Well, after cleaning the garage I got bored and started playing with my Ignition.
I got some decent detonation at curve 5, My particular setup responds well to curves 2 and 3. Curve 4 gave me a good midrange but started acting funny in the upper RPM like curve 5 was doing.
I'm leaving it at curve 3 for the street and when I use the squeeze when I go down south in a couple-three months I'll be using curve 7 or 8. I'll cross that bridge when I get to it then.
Curve three woke this thing up, it pulled strong all the way through my midrange and well into the upper end until I came up on the rev-limiter.
I also readjusted my shift lever lower to aid in more positive shifts. Looked at my new airshifter and a place to mount it. Dunno if I'm going to rebuild it or replace the clevis. My dipshit nephew put it outside when I was out of town and its in pretty pissy shape.
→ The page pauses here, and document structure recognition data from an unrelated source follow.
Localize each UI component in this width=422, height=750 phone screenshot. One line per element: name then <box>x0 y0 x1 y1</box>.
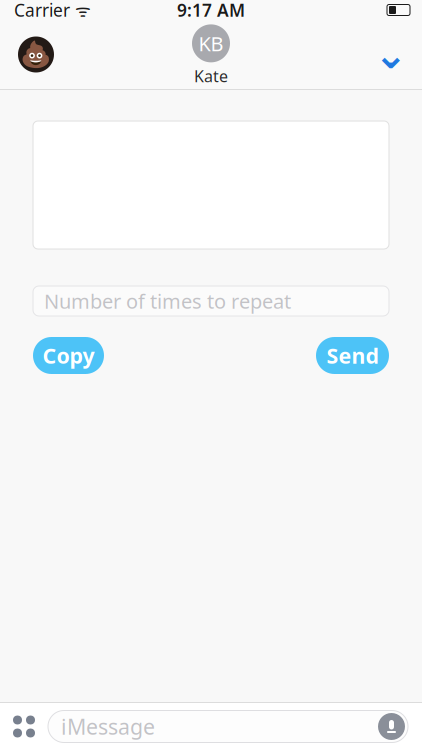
button[interactable]: App icon <box>14 28 58 80</box>
staticText: 9:17 AM <box>177 0 245 22</box>
button[interactable]: KB <box>192 22 230 87</box>
staticText: ⌄ <box>374 32 408 77</box>
staticText: KB <box>198 30 224 57</box>
staticText: Kate <box>194 65 228 87</box>
staticText: 💩 <box>20 40 52 69</box>
button[interactable]: Apps <box>0 704 48 750</box>
staticText: Send <box>326 341 378 370</box>
staticText: Number of times to repeat <box>44 288 291 314</box>
button[interactable]: Collapse <box>368 28 414 80</box>
staticText: Carrier ᯤ <box>14 0 91 22</box>
button[interactable]: Copy <box>33 337 104 374</box>
staticText: iMessage <box>61 712 155 741</box>
staticText: Copy <box>42 341 94 370</box>
button[interactable]: iMessage <box>48 710 408 742</box>
button[interactable]: Send <box>316 337 389 374</box>
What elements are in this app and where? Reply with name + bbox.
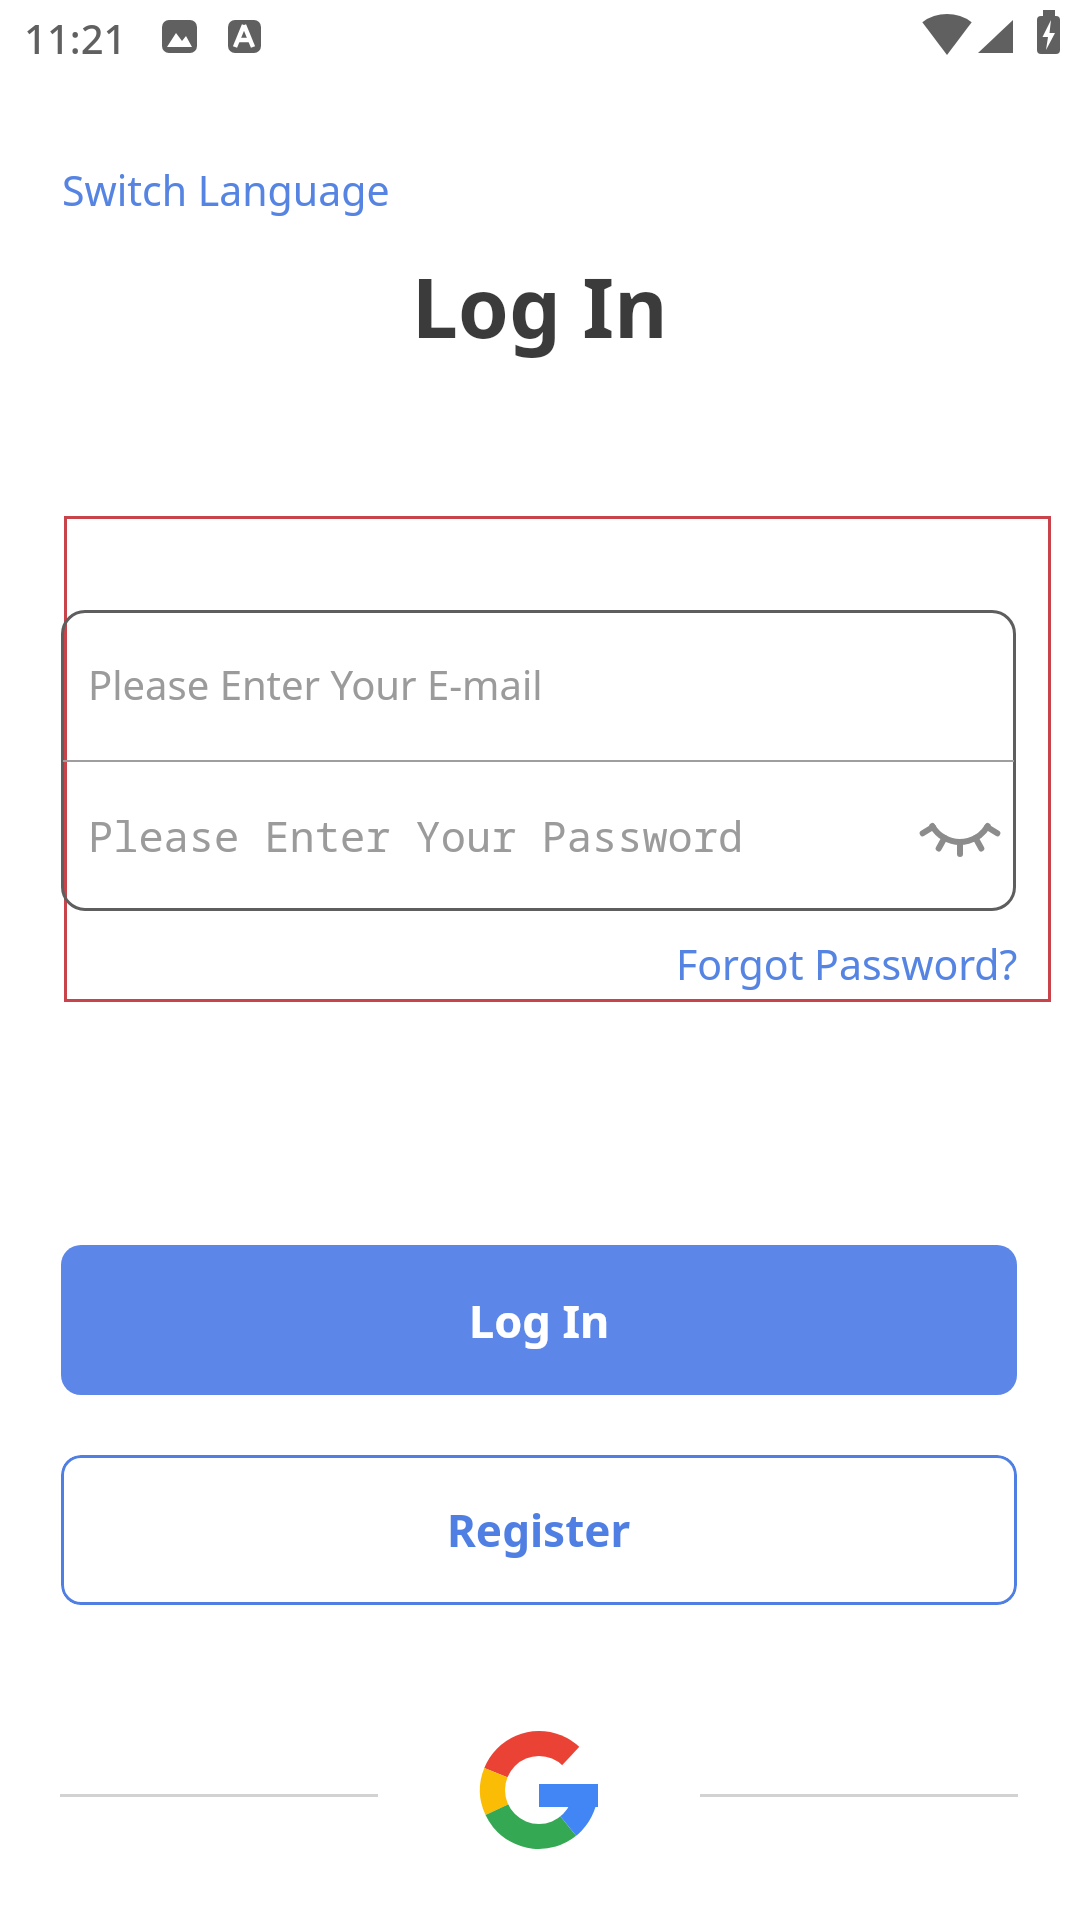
button[interactable]: Forgot Password?	[676, 936, 1018, 992]
button[interactable]: Please Enter Your E-mail	[88, 657, 543, 711]
staticText: Switch Language	[62, 162, 390, 218]
staticText: Log In	[469, 1290, 610, 1351]
button[interactable]	[922, 800, 998, 860]
button[interactable]: Switch Language	[62, 162, 390, 218]
staticText: Please Enter Your Password	[88, 807, 744, 864]
button[interactable]: Log In	[61, 1245, 1017, 1395]
staticText: 11:21	[24, 11, 127, 65]
staticText: Please Enter Your E-mail	[88, 657, 543, 711]
staticText: Register	[447, 1500, 631, 1560]
staticText: Forgot Password?	[676, 936, 1018, 992]
staticText: Log In	[412, 250, 668, 362]
button[interactable]: Register	[61, 1455, 1017, 1605]
button[interactable]	[480, 1731, 598, 1849]
button[interactable]: Please Enter Your Password	[88, 807, 744, 864]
Ordered guage bling in the form of an oil pressure guage to complement a pressure switch. For those wondering the switch will shut off the bike if the oil pressure drops below a certain level. It will work indipendantly from the low oil light switch and wired inline with the oil pressure guage.
Something you might want to look at is the curve sheet from Dyna, it doesn't really jump out at you but;
The advance curves: 1 through 5 are not in order of highest advance, in order of advance they are 1, 2, 3, 5, 4
4 being more advance than 5
I called thier tech line and talked to them about it and they said it was not a misprint or typo; that it really is that way.
Mine runs best on 3, sometimes when I've run 104 at the strip I ran it at 5, but to be honest it really ran better on 93 octane and curve 3.
Oil pressure switch.
I did this once and got rid of it.
I used a 5 volt pressure sensor (expensive) and fed the signal into my Dynojet Wideband Commander and programmed it to throw me a warning light using an autometer shift light. The Wideband Commander has a programmable output that can be set up using any of the available inputs it's looking at.
I set it up to look at RPM's and Oil
Pressure and programmed it to only throw a warning light when RPM's were over 3500 and oil pressure was less than 20psi
The pressure sensor required 3 AA batteries to power it since I couldn't find one that uses a 12 volt supply
It really turned out to be more trouble than it was worth. I ended up just using the RPM trigger to operate one of my shift lights and canned the sensor and all that crap.....
I considered a simple pressure switch but since the Vmax only makes 3-5psi at idle it created a barrier to setting it up for simple on off operation.